» **REQUIRED ACTION**:
Below are some records; output exactly the lines from the line with "feel about lentils and other legumes?" to the line with "became de Gaulle’s", both ends kept, and nothing more.

» **Collected data**:
======

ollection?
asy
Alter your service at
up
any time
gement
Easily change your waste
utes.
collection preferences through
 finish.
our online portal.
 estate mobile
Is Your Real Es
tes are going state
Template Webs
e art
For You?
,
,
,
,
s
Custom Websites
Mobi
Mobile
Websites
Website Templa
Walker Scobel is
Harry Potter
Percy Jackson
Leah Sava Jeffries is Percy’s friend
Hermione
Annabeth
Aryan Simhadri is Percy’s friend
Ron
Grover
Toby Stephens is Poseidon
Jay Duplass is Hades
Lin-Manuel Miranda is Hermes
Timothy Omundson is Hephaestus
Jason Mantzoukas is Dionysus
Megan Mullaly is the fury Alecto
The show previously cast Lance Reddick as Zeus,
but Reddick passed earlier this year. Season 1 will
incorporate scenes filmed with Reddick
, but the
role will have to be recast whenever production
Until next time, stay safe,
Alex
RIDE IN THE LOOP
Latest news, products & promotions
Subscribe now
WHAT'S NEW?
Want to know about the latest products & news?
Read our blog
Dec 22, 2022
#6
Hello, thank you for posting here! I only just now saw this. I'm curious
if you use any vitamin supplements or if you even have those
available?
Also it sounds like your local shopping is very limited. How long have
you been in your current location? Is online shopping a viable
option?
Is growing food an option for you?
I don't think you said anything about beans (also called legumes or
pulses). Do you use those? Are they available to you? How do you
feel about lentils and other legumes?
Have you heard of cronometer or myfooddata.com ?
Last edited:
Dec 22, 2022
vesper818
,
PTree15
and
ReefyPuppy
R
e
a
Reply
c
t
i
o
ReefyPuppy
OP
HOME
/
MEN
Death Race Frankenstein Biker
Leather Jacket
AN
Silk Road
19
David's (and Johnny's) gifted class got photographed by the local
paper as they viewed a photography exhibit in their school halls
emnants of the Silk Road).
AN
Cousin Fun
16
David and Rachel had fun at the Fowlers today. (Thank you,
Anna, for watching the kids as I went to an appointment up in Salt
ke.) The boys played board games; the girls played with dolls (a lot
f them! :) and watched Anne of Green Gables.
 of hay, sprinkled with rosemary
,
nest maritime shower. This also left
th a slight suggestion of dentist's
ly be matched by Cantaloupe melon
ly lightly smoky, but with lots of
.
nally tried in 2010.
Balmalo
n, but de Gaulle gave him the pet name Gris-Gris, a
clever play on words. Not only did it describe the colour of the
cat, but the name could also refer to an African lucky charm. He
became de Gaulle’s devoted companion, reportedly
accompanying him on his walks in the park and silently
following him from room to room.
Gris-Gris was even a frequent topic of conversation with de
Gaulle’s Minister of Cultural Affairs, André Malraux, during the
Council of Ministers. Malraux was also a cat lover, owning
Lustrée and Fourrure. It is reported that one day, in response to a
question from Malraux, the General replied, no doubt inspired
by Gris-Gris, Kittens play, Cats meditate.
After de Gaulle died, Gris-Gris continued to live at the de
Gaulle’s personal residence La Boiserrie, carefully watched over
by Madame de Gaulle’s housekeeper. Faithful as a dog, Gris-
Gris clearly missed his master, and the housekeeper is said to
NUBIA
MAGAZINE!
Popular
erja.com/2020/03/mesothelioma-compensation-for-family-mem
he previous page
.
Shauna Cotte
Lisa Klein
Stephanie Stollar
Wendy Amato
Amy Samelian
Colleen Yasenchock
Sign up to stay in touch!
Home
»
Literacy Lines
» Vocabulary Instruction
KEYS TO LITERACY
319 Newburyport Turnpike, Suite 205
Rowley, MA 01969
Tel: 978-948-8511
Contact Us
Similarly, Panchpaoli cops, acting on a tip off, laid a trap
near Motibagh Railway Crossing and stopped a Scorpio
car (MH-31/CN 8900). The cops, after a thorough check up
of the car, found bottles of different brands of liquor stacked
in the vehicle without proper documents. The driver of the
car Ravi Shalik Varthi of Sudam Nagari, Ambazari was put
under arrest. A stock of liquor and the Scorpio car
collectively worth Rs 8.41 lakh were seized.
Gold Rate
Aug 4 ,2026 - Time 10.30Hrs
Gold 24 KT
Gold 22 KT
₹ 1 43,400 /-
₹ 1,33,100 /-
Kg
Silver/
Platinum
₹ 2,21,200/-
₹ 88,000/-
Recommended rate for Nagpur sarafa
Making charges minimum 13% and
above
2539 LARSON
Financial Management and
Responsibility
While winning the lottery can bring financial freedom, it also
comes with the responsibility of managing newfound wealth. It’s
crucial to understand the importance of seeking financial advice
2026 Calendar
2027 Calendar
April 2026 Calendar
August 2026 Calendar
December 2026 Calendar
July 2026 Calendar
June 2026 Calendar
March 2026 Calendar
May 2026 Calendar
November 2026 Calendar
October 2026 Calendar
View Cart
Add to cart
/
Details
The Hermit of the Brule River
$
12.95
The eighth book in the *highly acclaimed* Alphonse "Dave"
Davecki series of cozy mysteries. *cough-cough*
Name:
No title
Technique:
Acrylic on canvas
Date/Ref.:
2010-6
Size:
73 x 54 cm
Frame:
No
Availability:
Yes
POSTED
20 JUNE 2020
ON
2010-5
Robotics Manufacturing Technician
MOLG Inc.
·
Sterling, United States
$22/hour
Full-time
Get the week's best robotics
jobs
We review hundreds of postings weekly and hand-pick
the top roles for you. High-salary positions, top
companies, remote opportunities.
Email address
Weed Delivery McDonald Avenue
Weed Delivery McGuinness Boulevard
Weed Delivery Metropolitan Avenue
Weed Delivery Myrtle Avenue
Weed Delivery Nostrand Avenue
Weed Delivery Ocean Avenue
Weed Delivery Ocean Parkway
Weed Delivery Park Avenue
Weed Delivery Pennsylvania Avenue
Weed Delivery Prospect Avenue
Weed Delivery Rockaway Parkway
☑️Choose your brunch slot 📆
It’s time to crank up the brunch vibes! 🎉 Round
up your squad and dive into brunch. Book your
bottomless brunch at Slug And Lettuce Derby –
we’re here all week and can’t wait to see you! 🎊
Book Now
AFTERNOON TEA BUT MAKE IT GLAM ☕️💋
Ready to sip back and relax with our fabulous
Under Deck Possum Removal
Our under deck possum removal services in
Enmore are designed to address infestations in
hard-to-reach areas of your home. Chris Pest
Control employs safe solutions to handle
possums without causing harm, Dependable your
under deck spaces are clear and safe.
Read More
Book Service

======

» **REPLY TO THE TASK**:
feel about lentils and other legumes?
Have you heard of cronometer or myfooddata.com ?
Last edited:
Dec 22, 2022
vesper818
,
PTree15
and
ReefyPuppy
R
e
a
Reply
c
t
i
o
ReefyPuppy
OP
HOME
/
MEN
Death Race Frankenstein Biker
Leather Jacket
AN
Silk Road
19
David's (and Johnny's) gifted class got photographed by the local
paper as they viewed a photography exhibit in their school halls
emnants of the Silk Road).
AN
Cousin Fun
16
David and Rachel had fun at the Fowlers today. (Thank you,
Anna, for watching the kids as I went to an appointment up in Salt
ke.) The boys played board games; the girls played with dolls (a lot
f them! :) and watched Anne of Green Gables.
 of hay, sprinkled with rosemary
,
nest maritime shower. This also left
th a slight suggestion of dentist's
ly be matched by Cantaloupe melon
ly lightly smoky, but with lots of
.
nally tried in 2010.
Balmalo
n, but de Gaulle gave him the pet name Gris-Gris, a
clever play on words. Not only did it describe the colour of the
cat, but the name could also refer to an African lucky charm. He
became de Gaulle’s devoted companion, reportedly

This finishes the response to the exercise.